» **Exercise aim**: At the line containing "Image attached. Mask all regions of colon.", begin repeating lines exactly, and stop only after the final line of the records below.

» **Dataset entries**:
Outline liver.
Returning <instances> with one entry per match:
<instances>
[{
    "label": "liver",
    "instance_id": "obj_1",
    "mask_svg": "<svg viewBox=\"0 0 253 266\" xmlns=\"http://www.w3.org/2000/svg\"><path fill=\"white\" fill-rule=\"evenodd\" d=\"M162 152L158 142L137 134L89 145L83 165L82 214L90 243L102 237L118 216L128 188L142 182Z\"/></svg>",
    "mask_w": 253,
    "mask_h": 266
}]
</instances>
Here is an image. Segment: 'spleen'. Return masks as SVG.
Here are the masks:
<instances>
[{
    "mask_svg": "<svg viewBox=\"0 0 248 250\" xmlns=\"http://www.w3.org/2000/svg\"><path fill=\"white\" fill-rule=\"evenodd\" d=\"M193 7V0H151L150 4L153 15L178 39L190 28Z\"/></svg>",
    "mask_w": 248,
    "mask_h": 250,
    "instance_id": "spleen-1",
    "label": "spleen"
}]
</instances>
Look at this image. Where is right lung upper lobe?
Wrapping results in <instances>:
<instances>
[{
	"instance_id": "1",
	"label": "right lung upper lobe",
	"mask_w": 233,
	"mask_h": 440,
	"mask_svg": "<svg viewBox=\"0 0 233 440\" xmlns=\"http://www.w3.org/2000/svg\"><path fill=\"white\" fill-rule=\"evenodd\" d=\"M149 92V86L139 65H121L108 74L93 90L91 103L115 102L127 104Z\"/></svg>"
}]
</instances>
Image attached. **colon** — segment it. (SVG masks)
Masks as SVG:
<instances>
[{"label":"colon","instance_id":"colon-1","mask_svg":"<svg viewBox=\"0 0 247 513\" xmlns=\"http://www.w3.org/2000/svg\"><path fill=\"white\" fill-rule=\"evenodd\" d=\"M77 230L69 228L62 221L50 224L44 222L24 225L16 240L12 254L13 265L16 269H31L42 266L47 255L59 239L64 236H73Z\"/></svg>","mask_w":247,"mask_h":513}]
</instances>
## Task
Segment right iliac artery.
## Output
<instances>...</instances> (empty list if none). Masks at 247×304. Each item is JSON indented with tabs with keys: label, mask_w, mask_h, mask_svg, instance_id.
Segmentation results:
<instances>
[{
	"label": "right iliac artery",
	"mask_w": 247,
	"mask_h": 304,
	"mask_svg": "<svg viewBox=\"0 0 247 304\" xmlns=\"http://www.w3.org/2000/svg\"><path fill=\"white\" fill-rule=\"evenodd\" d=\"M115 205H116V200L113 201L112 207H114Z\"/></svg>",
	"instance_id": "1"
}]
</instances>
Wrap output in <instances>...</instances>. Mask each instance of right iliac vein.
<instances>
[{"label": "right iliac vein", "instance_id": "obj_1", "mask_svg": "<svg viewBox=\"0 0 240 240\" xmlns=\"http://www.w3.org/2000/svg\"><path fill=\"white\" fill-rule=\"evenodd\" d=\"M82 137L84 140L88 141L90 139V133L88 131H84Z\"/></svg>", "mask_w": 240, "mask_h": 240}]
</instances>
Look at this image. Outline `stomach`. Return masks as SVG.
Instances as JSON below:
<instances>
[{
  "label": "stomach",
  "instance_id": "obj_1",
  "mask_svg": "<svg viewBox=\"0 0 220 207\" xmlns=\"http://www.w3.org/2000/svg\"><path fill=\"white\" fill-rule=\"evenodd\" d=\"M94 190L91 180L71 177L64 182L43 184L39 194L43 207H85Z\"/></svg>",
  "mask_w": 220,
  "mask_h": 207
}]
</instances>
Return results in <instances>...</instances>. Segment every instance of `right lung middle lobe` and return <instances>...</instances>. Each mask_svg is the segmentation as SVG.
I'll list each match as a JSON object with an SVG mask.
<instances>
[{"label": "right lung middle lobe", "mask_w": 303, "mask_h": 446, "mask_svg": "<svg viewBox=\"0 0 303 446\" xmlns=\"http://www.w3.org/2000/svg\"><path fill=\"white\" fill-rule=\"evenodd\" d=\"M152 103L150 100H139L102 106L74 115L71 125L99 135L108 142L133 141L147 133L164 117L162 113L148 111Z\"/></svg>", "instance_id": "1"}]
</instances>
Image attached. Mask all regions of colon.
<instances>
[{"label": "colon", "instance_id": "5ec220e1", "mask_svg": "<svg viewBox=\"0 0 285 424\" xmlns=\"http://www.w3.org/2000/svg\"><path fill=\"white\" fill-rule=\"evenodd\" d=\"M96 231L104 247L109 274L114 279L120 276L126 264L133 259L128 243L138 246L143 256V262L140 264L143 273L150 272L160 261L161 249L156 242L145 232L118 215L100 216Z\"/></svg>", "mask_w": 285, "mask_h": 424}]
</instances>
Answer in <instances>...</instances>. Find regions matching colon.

» **Exercise answer**:
Image attached. Mask all regions of colon.
<instances>
[{"label": "colon", "instance_id": "5ec220e1", "mask_svg": "<svg viewBox=\"0 0 285 424\" xmlns=\"http://www.w3.org/2000/svg\"><path fill=\"white\" fill-rule=\"evenodd\" d=\"M96 231L104 247L109 274L114 279L120 276L126 264L133 259L128 243L138 246L143 256V262L140 264L143 273L150 272L160 261L161 249L156 242L145 232L118 215L100 216Z\"/></svg>", "mask_w": 285, "mask_h": 424}]
</instances>
Answer in <instances>...</instances>. Find regions matching colon.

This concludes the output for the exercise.